Building reliable distributed systems has been the holy grail of distributed computing research. Historically, academic researchers studied the reliability of distributed systems under the assumptions of fail-stop and Byzantine failure modes. The proliferation of cloud services led to previously unseen scales and the discovery of new failure modes, such as stragglers, fail-slow hardware failures, and scalability failures. Most recently, Bronson et al. [2] introduced a new class of failures called metastable failures.
Bronson et al. define the metastable failure state as the state of a permanent overload with an ultra-low goodput (throughput of useful work). In their framework, they also define the stable state as the state when a system experiences a low enough load than it can successfully recover from temporary overloads, and the vulnerable state as the state when a system experiences a high load, but it can successfully handle that load in the absence of temporary overloads. A system experiences a metastable failure when it is in a vulnerable state and a trigger causes a temporary overload that sets off a sustaining effect — a work amplification due to a common-case optimization — that tips the system into a metastable failure state. The distinguishing characteristic of a metastable failure is that the sustaining effect keeps the system in the metastable failure state even after the trigger is removed.
This phenomenon of metastable failure is not new. However, instances of such failures look so dissimilar that it is hard to spot the commonality. As a result, distributed systems practitioners have given different names to different instances of metastable failures, such as persistent congestion, overload, cascading failures, retry storms, death spirals, among others. Bronson et al. [2] is the first work that generalizes all of these different-looking failures under the same framework.

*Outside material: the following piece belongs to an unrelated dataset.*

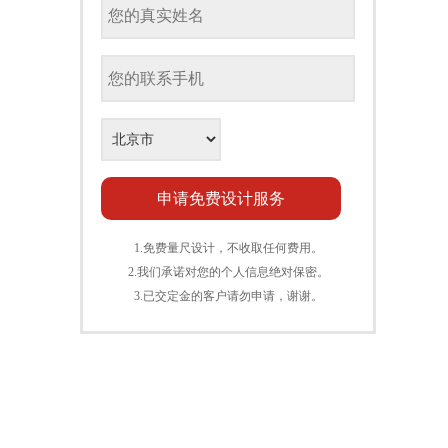
1.免费量尺设计，不收取任何费用。
2.我们承诺对您的个人信息绝对保密。
3.已交定金的客户请勿申请，谢谢。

A key property of metastable failures is that their root cause is not a specific hardware failure or a software bug. It is an emergent behavior of a system, and it naturally arises from the optimizations for the common case that lead to sustained work amplification. As such, metastable failures are hard to predict, may potentially have catastrophic effects, and incur significant ongoing human engineering costs because automated recovery is difficult (since these failures are not understood well). Incidentally, at the time of writing this article, a metastable failure at Amazon Web Services (AWS) disrupted the operation of airlines, home appliances, smart homes, payment systems, and other critical services for several hours.

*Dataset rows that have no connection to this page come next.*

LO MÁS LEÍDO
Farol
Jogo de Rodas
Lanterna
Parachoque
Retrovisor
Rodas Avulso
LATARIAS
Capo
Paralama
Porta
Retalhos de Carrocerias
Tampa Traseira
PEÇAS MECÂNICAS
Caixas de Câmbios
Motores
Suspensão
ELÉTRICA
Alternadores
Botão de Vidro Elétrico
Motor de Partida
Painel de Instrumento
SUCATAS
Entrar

As Bronson et al. point out, operators choose to run their systems in the vulnerable state all the time because it is much more efficient than running them in the stable state. As a simple example, an operator of a system with a database that can handle 300 requests per second (RPS) can install a cache with a 90% hit-rate and start serving up to 3,000 RPS. While more efficient, the system is now operating in a vulnerable state because a cache failure can overwhelm the database with more requests that it can handle. The problem is that in a complex, large-scale distributed system, we lack the ability to analyze the consequences of this decision to run in a vulnerable state under different conditions; e.g., what happens if load increases, or if the downstream latency increases, or if messages increase in size and serialization/deserialization starts to cost more CPU? So picking “how vulnerable” of a state to operate in, under normal conditions, is a best guess and not always the right choice, which is why we continue to experience metastable failures.

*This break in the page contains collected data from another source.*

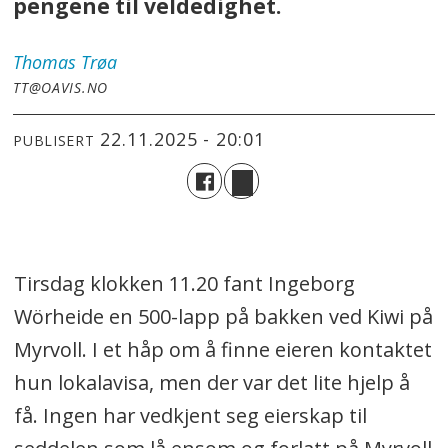
pengene til veldedighet.
Thomas
Trøa
TT@OAVIS.NO
22.11.2025 - 20:01
PUBLISERT
Tirsdag klokken 11.20 fant Ingeborg
Wörheide en 500-lapp på bakken ved Kiwi på
Myrvoll. I et håp om å finne eieren kontaktet
hun lokalavisa, men der var det lite hjelp å
få. Ingen har vedkjent seg eierskap til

In this article, we perform a large-scale study of actual metastable failures in the wild by sifting through hundreds of publicly available incident reports. We confirm that metastable failures are universally observed and that they are a recurring pattern in many severe outages. In addition, we present an insider view of a metastable failure that occurred at Twitter, a large-scale internet company. Our study of this failure reveals a new type of metastable failure where garbage collection acts as an amplification mechanism and brings under the spotlight the engineering cost of handling metastable failures. For a detailed model to better understand metastability and more case studies to demonstrate the different types of metastable failures, please refer to our full-length paper [1].
In this section, we perform a large-scale study of actual metastable failures in the wild by sifting through hundreds of publicly available incident reports. It is an arduous task that requires an in-depth analysis of each incident report to understand if the failure is metastable, and the lack of details in the reports makes it even more challenging.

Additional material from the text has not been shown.